Kitchen Diaries: A Tale of Three Cakes

Lemon and Orange Cheesecake (April 22)
Really Fast Cake with Blueberries and Pears (May 15)
Strawberry Mascarpone Tart (June 24)


Three cakes? Well, it was my birthday party /baby shower at the weekend, and I'm one of those people who get as much or more pleasure from making my own cake as from eating it. So why stop at just one?

I've been a little suspicious of Nigel's baking recipes in the past - totally unwarranted, but I've had some rotten luck every time I try them out. Oven too hot, broken mixer, etc. But he's proven his cake chops with these rich, springtime puds.


I made the cheesecake and blueberry/pear cake the day before the party just in case my streak continued. Fortunate also because what time I saved in making the 'really fast' cake is totally taken up with the cheesecake. While combining the ingredients and making the crumb base is extremely simple, cooking the thing gets a trifle more complicated.

American cheesecake (my preferred style) is baked long and slow, to a consistency which could doubtless be used to smother a man. Last week, at the one good restaurant in Wood Green, we were served something in the European quivvery, moussey style that was tasty but unsatisfying. I worried, what with the gentle cooking in a bain marie, whether Nigel's would fall into the latter camp. Though it doesn't quite splinter and flake as a real NY brick, the mascarpone/egg/cream/cream cheese blend provides the desired suffocating density. It ends up being the favourite from those greedy enough to try all three.

While the oven cooled with the cheesecake inside (for a good hour or so), I set to work chopping pears and blitzing batter for the 'emergency' cake. The 'classic "equal butter to sugar to flour" base' recipe Nigel quotes isn't known to me, but I'm willing to try it out in the next few months. It makes a much stiffer dough than the sponge batter I would expect. I also increase the ingredients slightly to stretch it for more people. I don't know what the egg part of the ratio is, so I stick to two - might account for its texture.

The batter is pretty thin in the tin so I don't skimp on the fruit - squishing it into the batter in the hopes it raises up during the baking. It doesn't disappoint, but I expect it would taste nicer warm with a dollop of Greek yoghurt for breakfast.

Saturday morning is time to make the strawberry tart. I can't get behind the base as suggested. I use all butter shortbread rather than the super posh biscuits - I assume he means the Duchy ones? - to save pennies. And it is impossible to shape in the tart dish without really squishing it together, so no crumbly pebbly texture. This does help in serving it later, except for the first piece which came out looking more like an Eton mess (sorry, Dave).

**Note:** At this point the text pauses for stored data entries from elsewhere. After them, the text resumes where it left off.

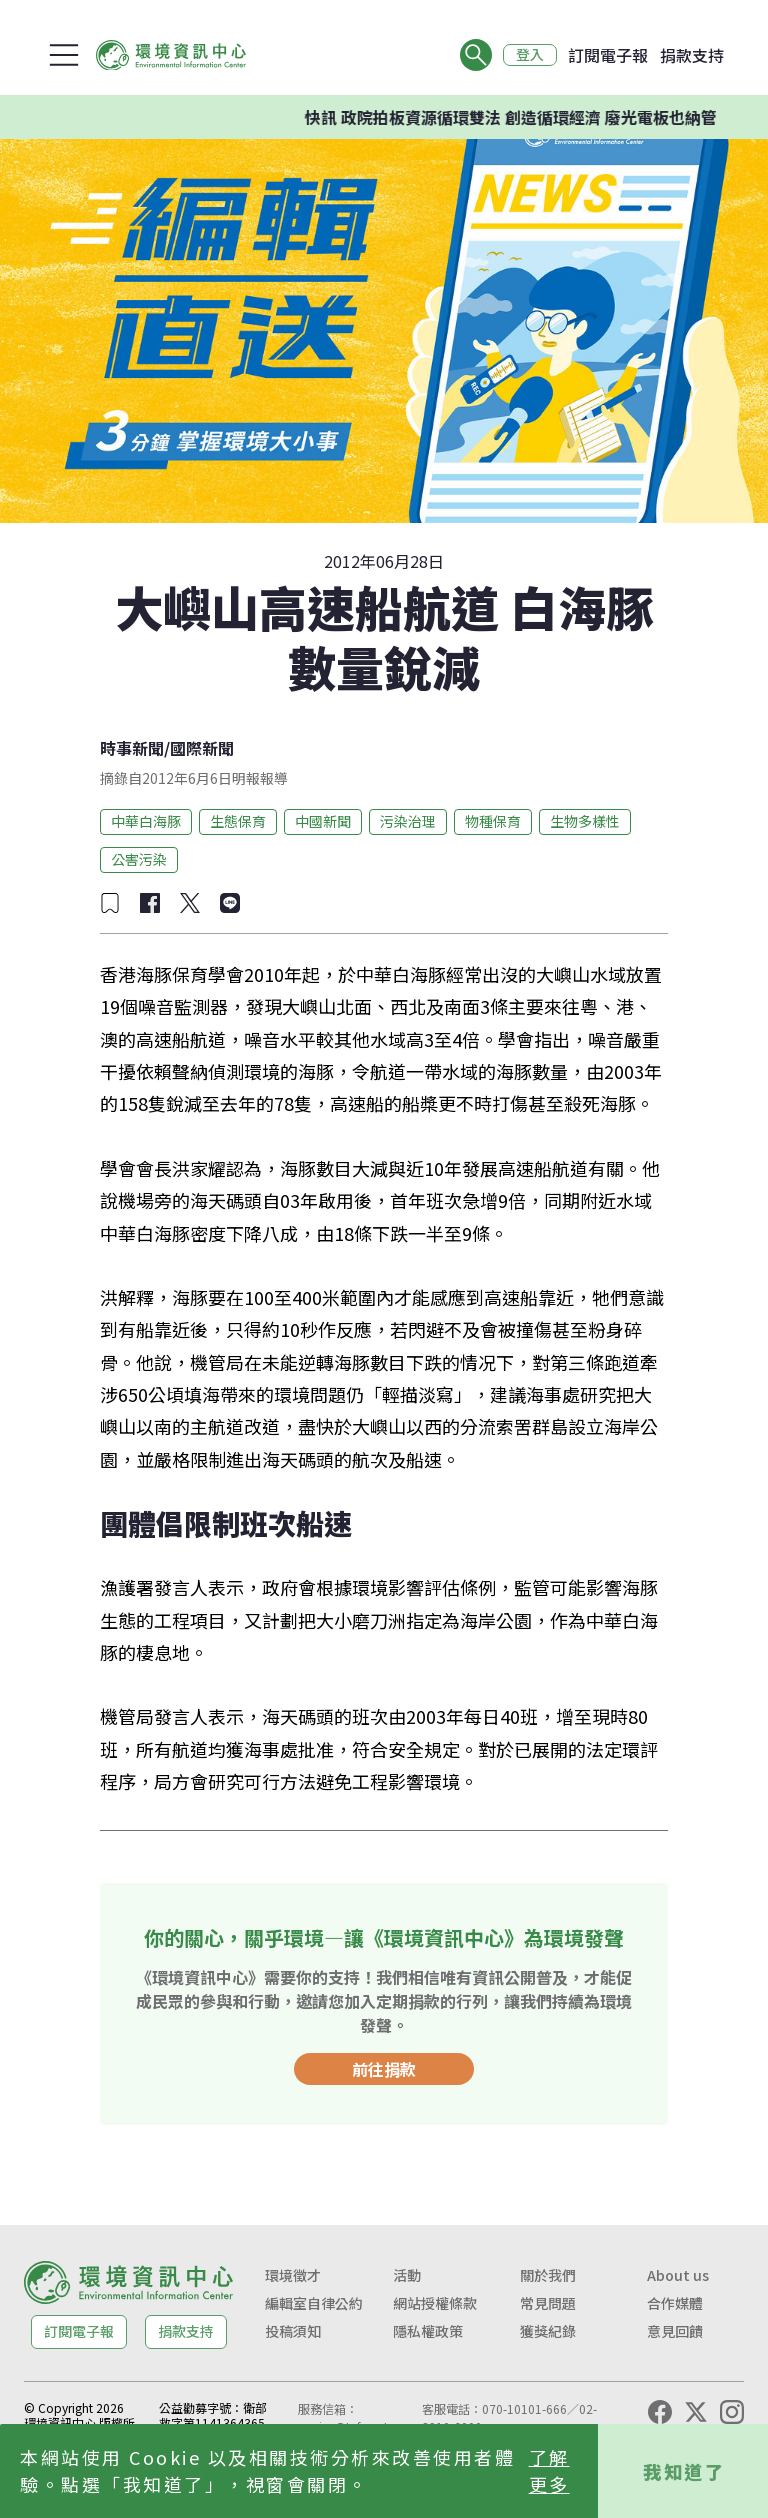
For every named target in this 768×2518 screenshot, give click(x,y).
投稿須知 (293, 2331)
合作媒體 (675, 2303)
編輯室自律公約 (314, 2303)
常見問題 (548, 2303)
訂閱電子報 (608, 55)
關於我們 (548, 2275)
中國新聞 (323, 821)
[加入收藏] (110, 903)
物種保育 (493, 821)
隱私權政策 (428, 2331)
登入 (530, 55)
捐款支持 (692, 55)
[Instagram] (732, 2412)
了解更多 (549, 2470)
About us (678, 2275)
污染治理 (408, 821)
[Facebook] (660, 2412)
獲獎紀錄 (548, 2331)
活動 (407, 2275)
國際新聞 (202, 748)
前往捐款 (384, 2069)
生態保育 (238, 821)
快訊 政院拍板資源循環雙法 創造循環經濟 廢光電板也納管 (526, 117)
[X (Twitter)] (696, 2412)
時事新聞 (132, 748)
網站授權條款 (435, 2303)
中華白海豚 (146, 821)
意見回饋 (675, 2331)
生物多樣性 (585, 821)
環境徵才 (293, 2275)
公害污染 (139, 859)
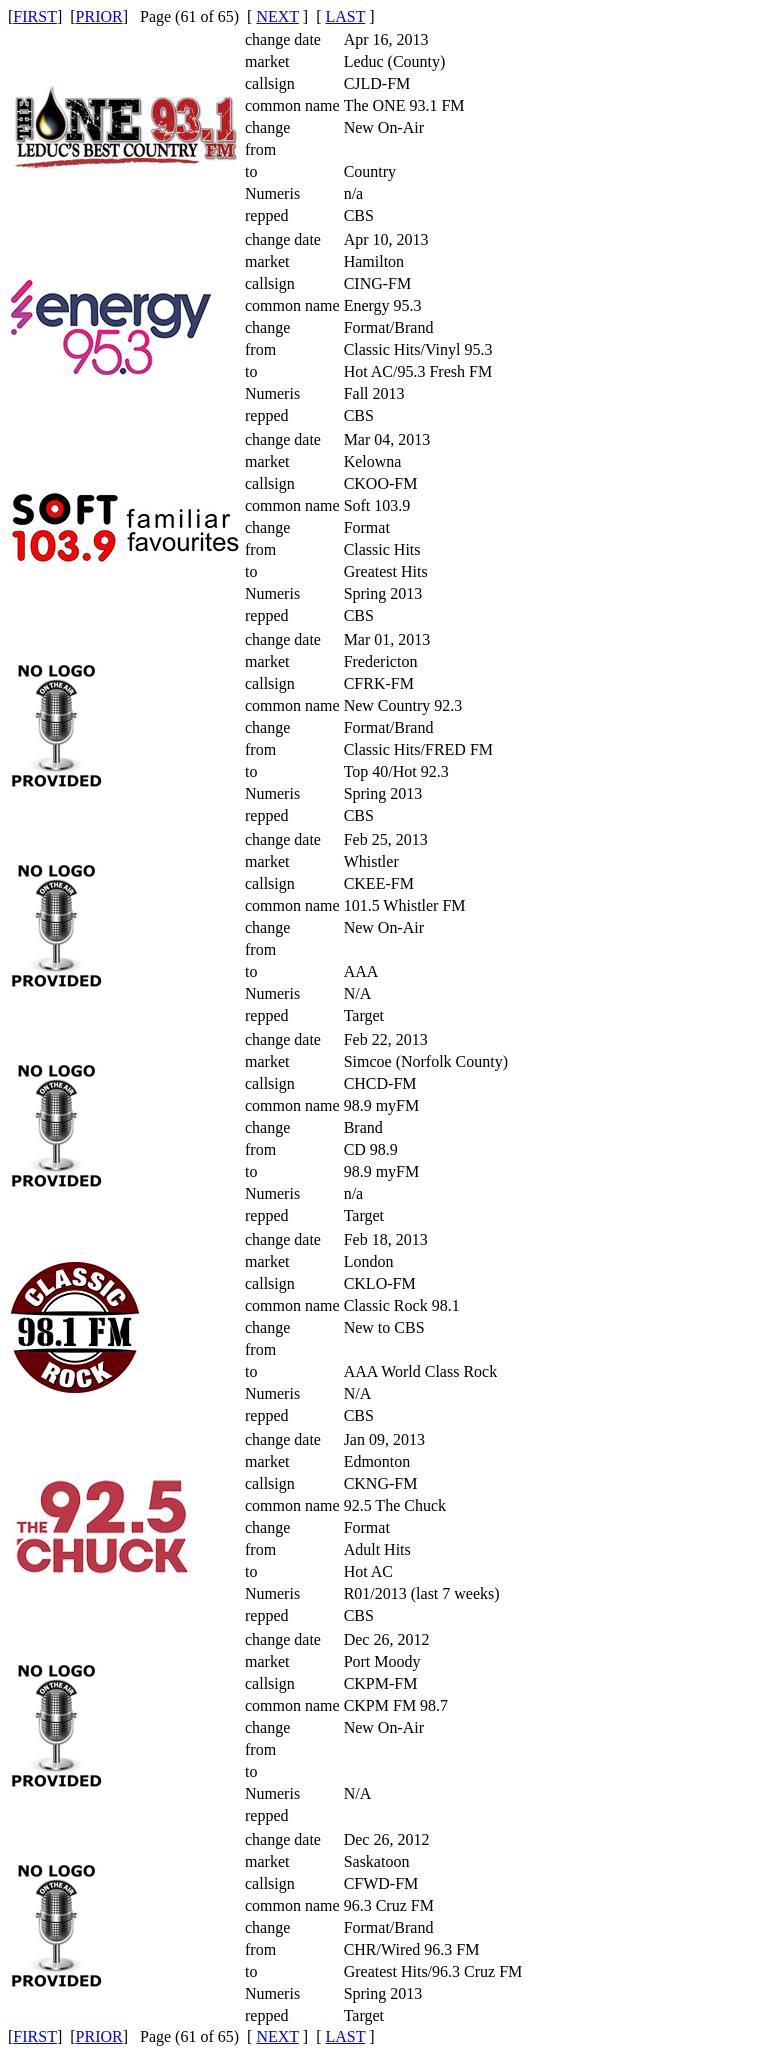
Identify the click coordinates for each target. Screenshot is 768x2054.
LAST (345, 16)
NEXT (277, 16)
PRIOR (99, 16)
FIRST (35, 16)
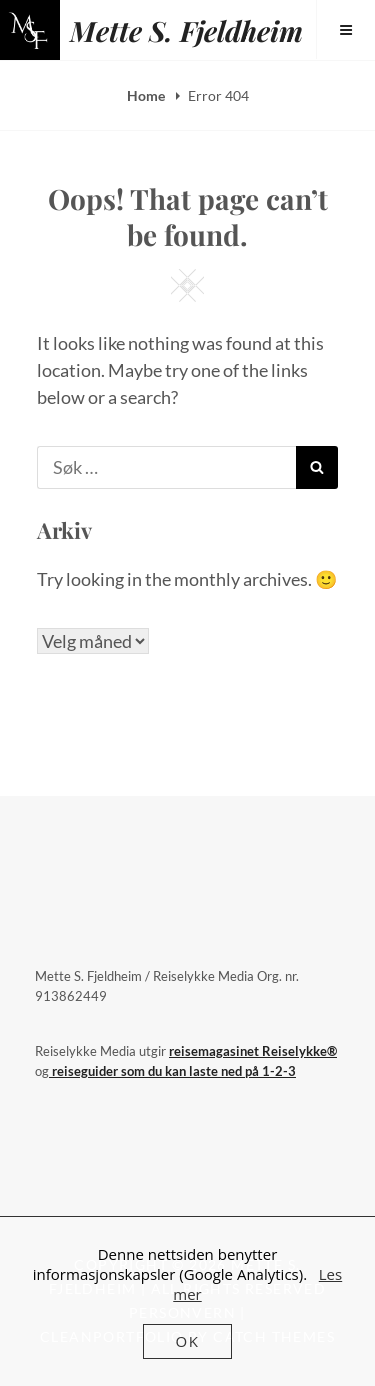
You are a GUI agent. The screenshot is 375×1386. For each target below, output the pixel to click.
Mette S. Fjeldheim (186, 30)
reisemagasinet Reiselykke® (253, 1051)
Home (147, 95)
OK (188, 1341)
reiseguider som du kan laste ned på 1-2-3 (172, 1071)
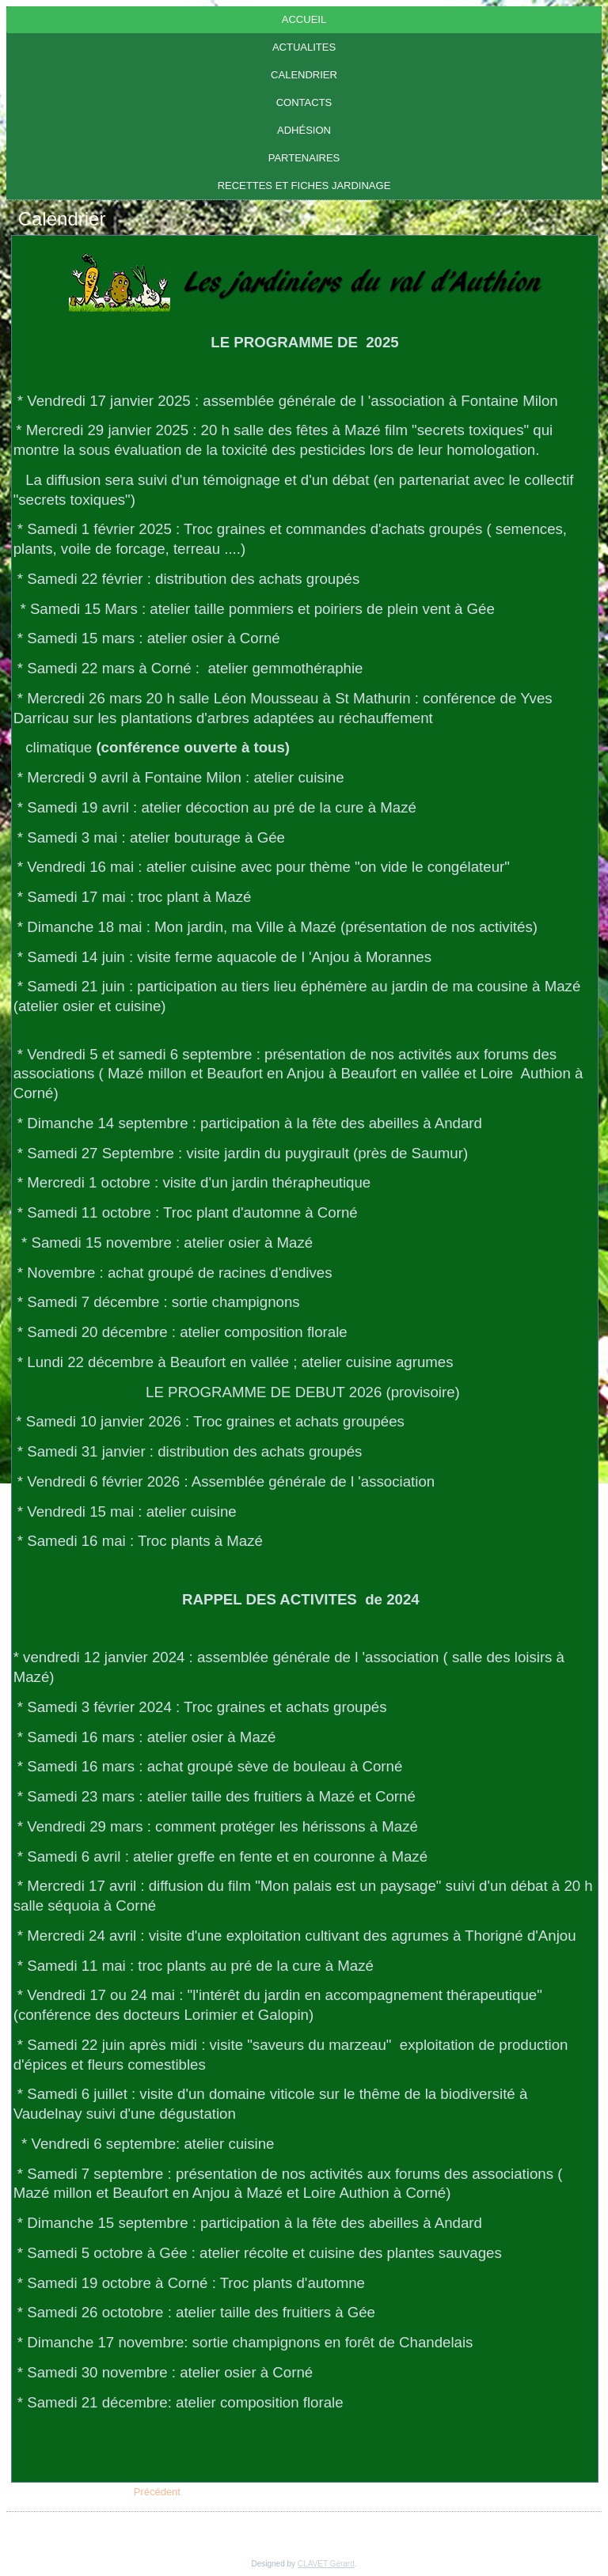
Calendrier (304, 75)
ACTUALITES (304, 47)
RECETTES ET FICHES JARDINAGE (304, 185)
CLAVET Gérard (326, 2563)
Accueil (304, 19)
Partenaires (304, 158)
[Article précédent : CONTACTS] (157, 2492)
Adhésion (304, 130)
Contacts (304, 102)
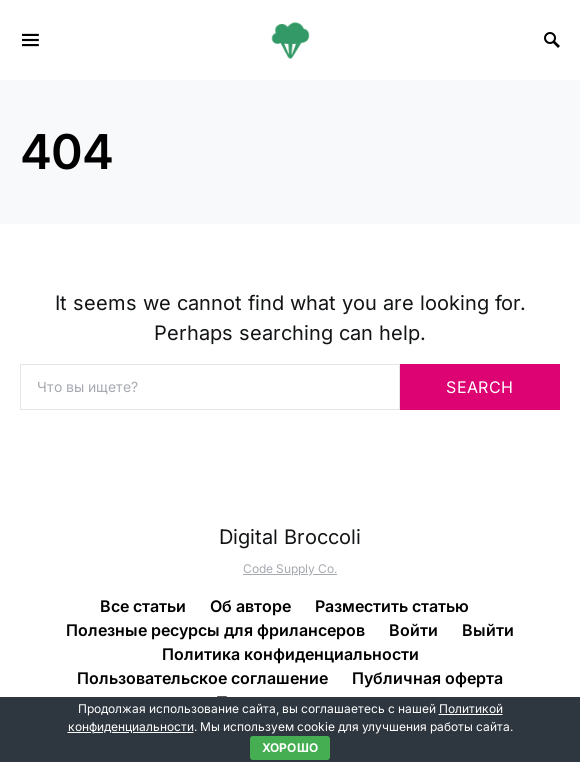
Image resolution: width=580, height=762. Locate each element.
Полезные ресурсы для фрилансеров (215, 630)
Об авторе (250, 606)
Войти (413, 630)
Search (479, 387)
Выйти (488, 630)
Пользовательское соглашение (202, 678)
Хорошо (290, 747)
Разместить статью (392, 606)
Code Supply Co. (290, 568)
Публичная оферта (427, 678)
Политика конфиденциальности (290, 654)
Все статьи (143, 606)
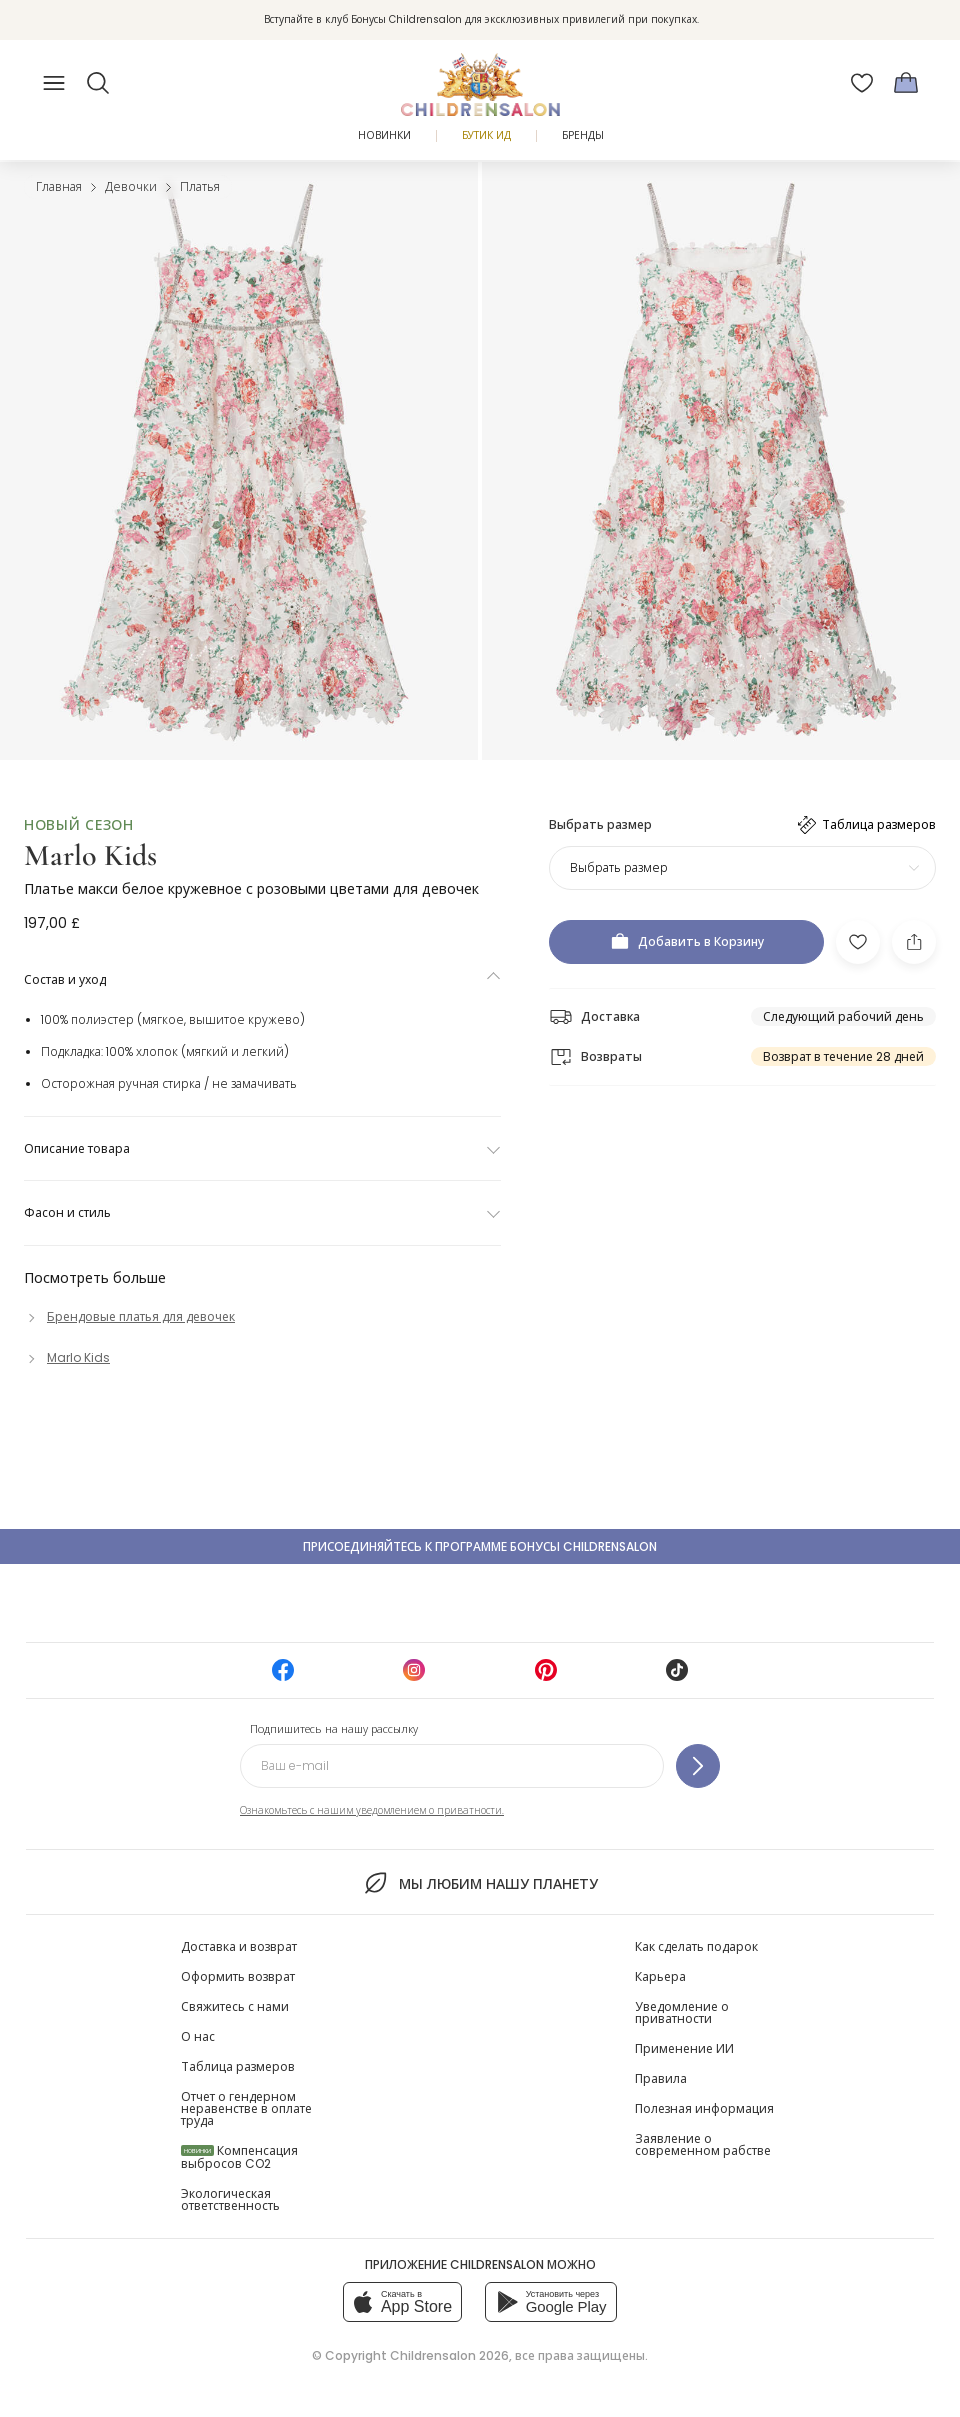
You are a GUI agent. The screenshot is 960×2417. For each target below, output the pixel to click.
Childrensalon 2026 (449, 2355)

The only problem with the recipe is that he underestimates wildly the amount of strawberries. I sliced closer to 500g onto the top than the 250g suggested. I doubt he was really paying attention at the time, just adding until it was covered. Oh, and could a tart look that good in a rectangular tin? I can't imagine it, and anyway I don't have one. Round is pretty enough.

Secretly, everyone's pleased that a few people haven't shown up. One person actually said, 'I had four helpings, and I'm not even a pudding person.' Well, if that's not praise enough for Nigel's cakes, I don't know what is.

Buy the book, be a domestic god(dess). Preferably through our Amazon shop.

2 comments:

FoodNobody said...

My mouth is watering just looking at these - all of my fave kinds of cakes! Yum yum. Hope you had a good party. Indy xx

Anonymous said...

Although the other two were mighty fine, my heart lay with the strawberry tart I have to admit. Beautiful pics Em.